De metalúrgico biônico ao gangsterismo sindical, foi uma trajetória rápida. Aliou-se a Joaquinzão, seguindo a orientação conciliadora do PCB para, uma vez na máquina burocrática sindical, ver-se livre dos dois: afastou-se de Joaquinzão e rompeu com o PCB. Foi então que, junto com Magri, deu início ao que se chamou sindicalismo de resultados, em verdade uma variante do bussiness unionism norte-americano, do sindicalismo de negócios. A sua aparência de apoliticismo, tanto apregoada pela FS, era, em realidade, a expressão mais politizada de um sindicalismo de extração burguesa, privatizante, inteiramente articulado aos interesses da ordem. A campanha militante pela privatização da Companhia Siderúrgica Nacional e demais estatais, bem como o apoio, até o fim, ao neoliberalismo corruptor e objeto do Collor, são alguns exemplos que pautaram a ação de Medeiros.

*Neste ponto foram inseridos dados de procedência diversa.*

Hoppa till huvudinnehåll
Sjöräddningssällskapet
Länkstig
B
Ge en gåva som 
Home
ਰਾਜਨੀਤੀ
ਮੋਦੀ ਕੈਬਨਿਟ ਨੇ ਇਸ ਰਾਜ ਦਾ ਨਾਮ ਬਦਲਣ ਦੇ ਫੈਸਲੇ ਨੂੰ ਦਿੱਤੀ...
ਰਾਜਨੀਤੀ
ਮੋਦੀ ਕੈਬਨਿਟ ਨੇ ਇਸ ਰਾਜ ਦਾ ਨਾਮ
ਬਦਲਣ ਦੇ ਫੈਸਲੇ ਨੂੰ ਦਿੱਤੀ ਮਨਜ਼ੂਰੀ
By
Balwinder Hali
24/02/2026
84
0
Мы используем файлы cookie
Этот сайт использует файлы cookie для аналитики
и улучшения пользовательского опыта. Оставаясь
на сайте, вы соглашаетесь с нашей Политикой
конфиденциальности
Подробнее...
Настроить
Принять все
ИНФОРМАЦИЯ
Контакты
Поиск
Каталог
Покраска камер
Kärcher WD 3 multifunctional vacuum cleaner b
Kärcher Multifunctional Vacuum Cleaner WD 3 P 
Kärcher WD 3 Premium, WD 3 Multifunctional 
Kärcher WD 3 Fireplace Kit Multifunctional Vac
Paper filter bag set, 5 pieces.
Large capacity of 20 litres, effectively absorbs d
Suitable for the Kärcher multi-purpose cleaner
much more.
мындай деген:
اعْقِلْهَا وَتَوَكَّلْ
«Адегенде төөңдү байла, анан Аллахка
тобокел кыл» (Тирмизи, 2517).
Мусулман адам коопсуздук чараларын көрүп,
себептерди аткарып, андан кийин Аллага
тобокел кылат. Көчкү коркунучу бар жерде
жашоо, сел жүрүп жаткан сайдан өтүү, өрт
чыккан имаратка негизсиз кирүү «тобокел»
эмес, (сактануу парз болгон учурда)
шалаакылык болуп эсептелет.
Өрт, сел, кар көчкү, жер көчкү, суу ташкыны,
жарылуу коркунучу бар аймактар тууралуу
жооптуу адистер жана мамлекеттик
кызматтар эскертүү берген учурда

Vito Giannotti mostra toda esta trajetória, da qual Um Projeto para o Brasil, lançado em 1993, é a expressão ideológico-programática, e os convênios milionários com instituições controladas por Medeiros, como a sigla IBES (Instituto Brasileiro de Estudos Sindicais), é a outra expressão do gomperismo sindical brasileiro, nefasto e corrupto, inspirado na variante sindical norte-americana.

O texto traz um capítulo, bem como um anexo, voltado para esta face pouco difundida, pela mídia, sobre Luiz Antonio de Medeiros. (conforme documentação apresentada no livro pelo deputado estadual do PT, Luiz Azevedo).

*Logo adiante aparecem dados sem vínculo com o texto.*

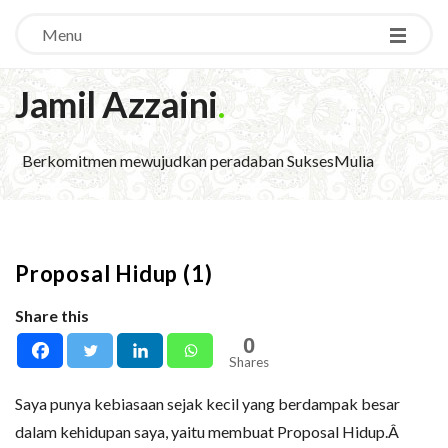
Menu
Jamil Azzaini
.
Berkomitmen mewujudkan peradaban SuksesMulia
Proposal Hidup (1)
Share this
0
Shares
Saya punya kebiasaan sejak kecil yang berdampak besar
dalam kehidupan saya, yaitu membuat Proposal Hidup.Â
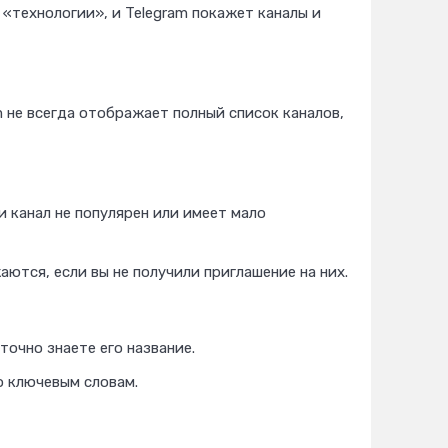
 «технологии», и Telegram покажет каналы и
m не всегда отображает полный список каналов,
и канал не популярен или имеет мало
ются, если вы не получили приглашение на них.
очно знаете его название.
 ключевым словам.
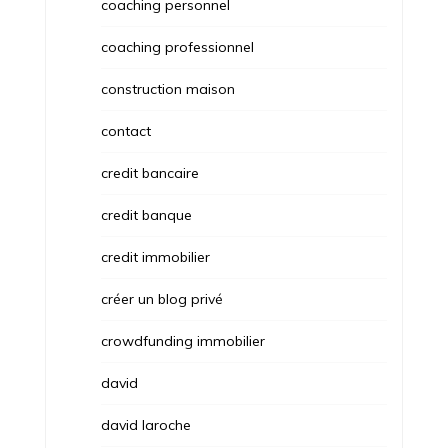
coaching personnel
coaching professionnel
construction maison
contact
credit bancaire
credit banque
credit immobilier
créer un blog privé
crowdfunding immobilier
david
david laroche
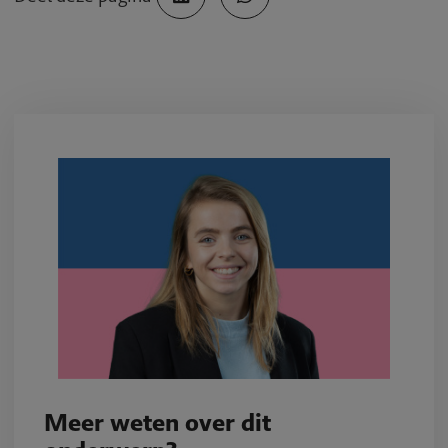
Meer weten over dit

Se a Força Sindical não conta hoje com a mesma presença intensa e sistemática na mídia, isto não se deve a nenhum "desvio" de rota daquela entidade, mas a uma arquitetura muito mais engenhosa e inteligente dos setores dominantes, sintonizada com a era do sindicalismo de envolvimento de tipo toyotista, em tentar "modernizar" (o correto seria falar em domesticar) o novo sindicalismo praticado pela CUT. O que, se viesse a ocorrer, tomaria desnecessária a existência da FS. Que, entretanto, permanece em plena disponibilidade para o capital.

Ricardo Antunes é professor da Unicamp e autor de Adeus ao Trabalho?